Con l’aiuto di amici Mazen ha liberato l’abitazione dalle macerie e ha cominciato a prendersi cura della situazione dei vicini, molti dei quali sono anziani. Mazen ha reagito al trauma e all’emergenza con il recupero di uno spazio abbandonato da tre anni, ma funzionale, per la raccolta di beni di prima necessità da distribuire a Geitawi Achrafiyeh. I ruderi di una stazione di servizio per il rifornimento di carburante, situata a cinquecento metri dal porto, sono diventati una Civil Society Organisation, che si differenzia dalla classica ONG, registrata con il nome Nation Station: “All’inizio l’avevamo concepita come una misura di intervento a breve termine, mentre ora è diventato strutturale, con la logica di costruire una comunità fondata sulla solidarietà e sulla reazione concreta all’assenza completa dello Stato. Abbiamo attivato progetti di assistenza nel quartiere per assicurare il maggior numero possibile di pasti caldi, fino alla distribuzione di medicinali che scarseggiano ovunque”.

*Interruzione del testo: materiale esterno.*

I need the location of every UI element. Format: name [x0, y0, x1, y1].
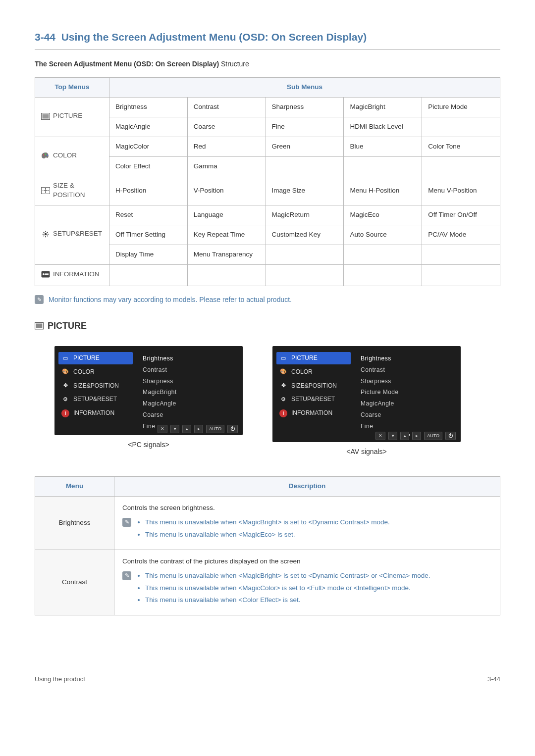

Nei mesi successivi alla tragedia gli attivisti hanno creato un database per coordinare gli interventi nelle abitazioni danneggiate a Geitawi Achrafiyeh. La zona è molto residenziale. Le costruzioni risalgono all’edilizia degli anni Sessanta e Settanta che già richiedevano delle ristrutturazioni. Dall’autolavaggio della stazione di benzina è stata ricavata una cucina con un forno industriale nella quale si alternano cittadini del quartiere: “A livello istituzionale non abbiamo alcun riconoscimento e sostegno. L’Esercito ci ha lasciato carta bianca nell’occupazione dello spazio, perché ha visto che sopperiamo a ciò che dovrebbe fare lo Stato. L’assenza della politica ci ha ridotto in questa condizione: ora dalla protesta in strada siamo passati a un ruolo costruttivo”.
La parola d’ordine per Nation Station è la trasparenza, che manca alle istituzioni, a cominciare dai donatori. Mazen sottolinea che la mobilitazione proseguirà per mantenere alta la pressione, unendo a essa la politica dei piccoli cambiamenti dal basso. Non è pentito della decisione di tornare a Beirut anche se è consapevole che l’emigrazione rimanga la prima opzione per i giovani pure lacerati dal bivio posto davanti: “Non percepiamo la migrazione come una nostra scelta. È il paese che ci sta buttando via. Chi resta per amore del Libano deve resistere e organizzarsi politicamente, perché servirà tanto tempo per cambiare un sistema così corrotto”.
Nation Station, riconoscibile da un telo bianco con la scritta in spray rosso, è collocata lungo un’arteria stradale principale della città, perciò è stata un punto funzionale di raccolta e consegna degli aiuti. “La serie di manifestazioni, partite due anni fa, ha strutturato relazioni umane e politiche nel territorio con esercizi di democrazia di base ramificati nei quartieri ed estremamente concreti. Attraverso Nation Station, sentendo la responsabilità di rendere efficiente il servizio, abbiamo attuato una strategia per la sicurezza alimentare. La condizione psicologica di disperazione non annienta la speranza di cambiare”.